Um homem morreu quando um de seus pulmões foi removido desnecessariamente após ser diagnosticado incorretamente Câncer,
O homem de Broken Hill, Dennis ‘Jacko’ Charles Jackson, 67, morre após ser internado no hospital pneumonia Apenas alguns meses após uma lobectomia em 2018.
Ele passou por uma cirurgia depois que sua amostra de biópsia foi contaminada com carcinoma de células escamosas de outro paciente – um tipo comum de câncer de pele que também pode afetar a boca, os órgãos genitais e outras áreas.
A investigação sobre a morte do Sr. Jackson descobriu que a contaminação foi provavelmente causada pela “fadiga” humana, bem como pela limpeza ineficaz do equipamento.
O vice-legista estadual Ian White disse: ‘Este é, sem dúvida, um comentário imaginário da minha parte, mas tem vindo à minha mente constantemente.’
“Sem o diagnóstico errado de SCC, a operação especializada nunca teria acontecido.
‘O Sr. Jackson sofreu complicações indesejadas, mas bem conhecidas, após uma operação bem realizada.’
O homem de 67 anos nasceu e cresceu em Broken Hill, onde trabalhou nas minas, na usina, como assentador de tapetes e gerente de motel.
O residente de Broken Hill, Dennis Jackson, é fotografado com sua esposa Ramonda em tempos mais felizes
Ele inicialmente foi ao médico dizendo que estava cansado, havia perdido peso e tinha tosse, além de aumento da falta de ar aos esforços.
Uma tomografia computadorizada realizada no Royal Adelaide Hospital em 14 de junho, que foi examinada e analisada pela SA Pathology, mostrou uma pequena lesão no lobo superior esquerdo do pulmão e possível inchaço dos gânglios linfáticos.
O inquérito apurou que a inflamação poderia ser explicada pelo longo histórico de fumo do Sr. Jackson e pela exposição ocasional à poeira.
Ele então fez uma biópsia aspirativa com agulha fina guiada por tomografia computadorizada que estava contaminada com um fragmento canceroso estranho.
Os resultados contaminados da biópsia levaram à conclusão de que o Sr. Jackson teria que se submeter a uma lobectomia superior esquerda.
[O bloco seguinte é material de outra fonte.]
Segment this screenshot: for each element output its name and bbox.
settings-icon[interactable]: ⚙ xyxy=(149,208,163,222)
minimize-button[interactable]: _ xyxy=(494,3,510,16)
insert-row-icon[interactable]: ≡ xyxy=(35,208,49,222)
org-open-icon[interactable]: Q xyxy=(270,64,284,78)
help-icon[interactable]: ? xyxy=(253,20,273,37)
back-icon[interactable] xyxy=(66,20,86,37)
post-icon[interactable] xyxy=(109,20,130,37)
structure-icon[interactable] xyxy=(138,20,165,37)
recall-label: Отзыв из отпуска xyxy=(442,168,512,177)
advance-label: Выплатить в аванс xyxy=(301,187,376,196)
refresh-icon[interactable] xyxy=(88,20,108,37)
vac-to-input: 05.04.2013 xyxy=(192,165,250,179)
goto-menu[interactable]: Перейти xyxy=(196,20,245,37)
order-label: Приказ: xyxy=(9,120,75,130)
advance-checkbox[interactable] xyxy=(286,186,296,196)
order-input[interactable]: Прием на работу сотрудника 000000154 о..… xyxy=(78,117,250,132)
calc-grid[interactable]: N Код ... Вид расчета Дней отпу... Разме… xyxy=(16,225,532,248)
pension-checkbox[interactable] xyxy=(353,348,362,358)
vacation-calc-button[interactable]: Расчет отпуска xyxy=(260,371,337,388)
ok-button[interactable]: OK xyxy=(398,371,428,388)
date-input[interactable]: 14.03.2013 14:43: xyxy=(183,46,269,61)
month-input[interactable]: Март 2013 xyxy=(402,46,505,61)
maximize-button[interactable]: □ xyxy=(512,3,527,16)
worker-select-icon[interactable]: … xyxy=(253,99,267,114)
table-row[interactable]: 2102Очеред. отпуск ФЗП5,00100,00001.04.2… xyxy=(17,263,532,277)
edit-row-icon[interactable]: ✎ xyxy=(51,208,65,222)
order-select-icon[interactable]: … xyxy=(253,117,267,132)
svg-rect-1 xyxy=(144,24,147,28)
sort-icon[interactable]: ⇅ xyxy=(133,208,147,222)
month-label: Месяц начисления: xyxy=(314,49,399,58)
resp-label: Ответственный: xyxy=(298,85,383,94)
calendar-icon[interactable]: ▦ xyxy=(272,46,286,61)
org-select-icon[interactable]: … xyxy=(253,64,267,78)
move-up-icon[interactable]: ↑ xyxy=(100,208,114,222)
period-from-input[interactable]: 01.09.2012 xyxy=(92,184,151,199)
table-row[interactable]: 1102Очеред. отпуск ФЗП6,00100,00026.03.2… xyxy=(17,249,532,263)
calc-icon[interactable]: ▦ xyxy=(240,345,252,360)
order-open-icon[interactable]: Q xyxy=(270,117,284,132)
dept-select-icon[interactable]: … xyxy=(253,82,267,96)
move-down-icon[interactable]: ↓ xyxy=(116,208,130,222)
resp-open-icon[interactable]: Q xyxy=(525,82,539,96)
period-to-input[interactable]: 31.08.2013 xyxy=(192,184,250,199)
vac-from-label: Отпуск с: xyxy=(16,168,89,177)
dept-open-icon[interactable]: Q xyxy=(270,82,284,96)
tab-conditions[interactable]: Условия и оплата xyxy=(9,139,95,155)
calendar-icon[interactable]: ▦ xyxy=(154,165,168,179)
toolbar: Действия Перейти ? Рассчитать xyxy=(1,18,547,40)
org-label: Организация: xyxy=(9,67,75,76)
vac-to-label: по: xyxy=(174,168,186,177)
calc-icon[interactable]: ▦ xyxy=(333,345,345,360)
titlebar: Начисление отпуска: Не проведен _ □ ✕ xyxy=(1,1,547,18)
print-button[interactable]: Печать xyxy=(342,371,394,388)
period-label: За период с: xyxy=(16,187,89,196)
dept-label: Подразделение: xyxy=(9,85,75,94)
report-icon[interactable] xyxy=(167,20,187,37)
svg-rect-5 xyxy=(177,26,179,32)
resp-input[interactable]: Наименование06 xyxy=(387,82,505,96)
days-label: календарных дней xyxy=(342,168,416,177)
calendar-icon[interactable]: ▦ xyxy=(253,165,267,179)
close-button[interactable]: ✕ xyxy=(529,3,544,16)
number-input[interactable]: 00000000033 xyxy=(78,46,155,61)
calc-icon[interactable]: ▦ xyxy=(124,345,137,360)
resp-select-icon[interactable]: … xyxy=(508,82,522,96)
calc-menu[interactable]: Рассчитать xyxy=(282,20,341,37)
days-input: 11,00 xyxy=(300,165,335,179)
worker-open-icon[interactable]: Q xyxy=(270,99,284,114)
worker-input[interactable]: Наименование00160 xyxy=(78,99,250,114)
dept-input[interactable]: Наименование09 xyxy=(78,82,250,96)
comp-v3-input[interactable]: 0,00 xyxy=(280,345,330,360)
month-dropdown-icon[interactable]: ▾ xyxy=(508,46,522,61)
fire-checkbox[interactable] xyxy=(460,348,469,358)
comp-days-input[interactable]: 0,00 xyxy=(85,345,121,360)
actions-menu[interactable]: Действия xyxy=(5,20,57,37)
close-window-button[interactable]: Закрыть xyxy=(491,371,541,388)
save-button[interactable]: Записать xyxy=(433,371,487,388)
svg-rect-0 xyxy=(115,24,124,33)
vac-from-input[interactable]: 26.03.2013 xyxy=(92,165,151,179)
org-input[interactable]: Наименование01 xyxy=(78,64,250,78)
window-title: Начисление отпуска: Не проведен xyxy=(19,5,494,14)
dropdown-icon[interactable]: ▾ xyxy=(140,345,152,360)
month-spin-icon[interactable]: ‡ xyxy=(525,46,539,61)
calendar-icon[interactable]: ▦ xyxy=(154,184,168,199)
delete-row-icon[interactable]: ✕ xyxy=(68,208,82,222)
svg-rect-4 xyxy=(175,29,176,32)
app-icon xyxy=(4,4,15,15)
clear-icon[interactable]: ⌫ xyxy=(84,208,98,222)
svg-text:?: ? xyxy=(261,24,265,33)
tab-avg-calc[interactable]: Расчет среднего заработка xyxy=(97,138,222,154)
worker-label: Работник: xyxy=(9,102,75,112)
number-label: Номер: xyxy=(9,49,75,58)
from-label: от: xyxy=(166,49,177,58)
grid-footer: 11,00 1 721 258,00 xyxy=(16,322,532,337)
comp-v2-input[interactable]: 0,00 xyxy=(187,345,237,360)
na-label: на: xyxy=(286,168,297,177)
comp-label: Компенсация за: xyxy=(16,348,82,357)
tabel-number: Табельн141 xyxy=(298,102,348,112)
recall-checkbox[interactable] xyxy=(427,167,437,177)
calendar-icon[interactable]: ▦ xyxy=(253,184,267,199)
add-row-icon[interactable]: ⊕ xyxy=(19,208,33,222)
Cinco dias depois, a patologia pós-operatória concluiu que a cirurgia era desnecessária.
Jackson recebeu alta hospitalar em 30 de agosto de 2018, mas devido a complicações da cirurgia, foi readmitido após apresentar disfagia, pneumonia e tosse, sendo posteriormente colocado em respirador.
Ele passou os 63 dias seguintes na UTI antes de ser transferido para a enfermaria onde faleceu em 21 de janeiro de 2019.
Uma tomografia computadorizada no Royal Adelaide Hospital (foto) levou o Sr. Jackson a ser diagnosticado erroneamente com carcinoma de células escamosas e a ser submetido a uma lobectomia desnecessária.
O Vice-Legal do Estado sugeriu que o Ministro da Saúde encontrasse um cientista independente para revisar os laboratórios de patologia física da SA Pathology.
A revisão fornecerá recomendações sobre como os processos e práticas podem ser melhorados para reduzir o risco de contaminação cruzada.
A professora Catriona McLean, uma patologista especialista em anatomia, prestou depoimento no inquérito e disse: “O resultado final é que não achamos satisfatório simplesmente limpar o instrumento para se livrar de tecido estranho”.
‘Não deveria ser sobre limpeza. “Deve ser uma questão de colocar a pinça em algum tipo de irritante e queimar a pinça”, disse o professor McLean.
Um porta-voz da SA Pathology disse ao Daily Mail: ‘A SA Pathology oferece suas condolências à família do Sr. Jackson por sua morte em 2019.
‘Muitas melhorias nos processos foram feitas nos sete anos desde este incidente, incluindo escalas revisadas para eliminar turnos noturnos e procedimentos aprimorados de limpeza e descontaminação.’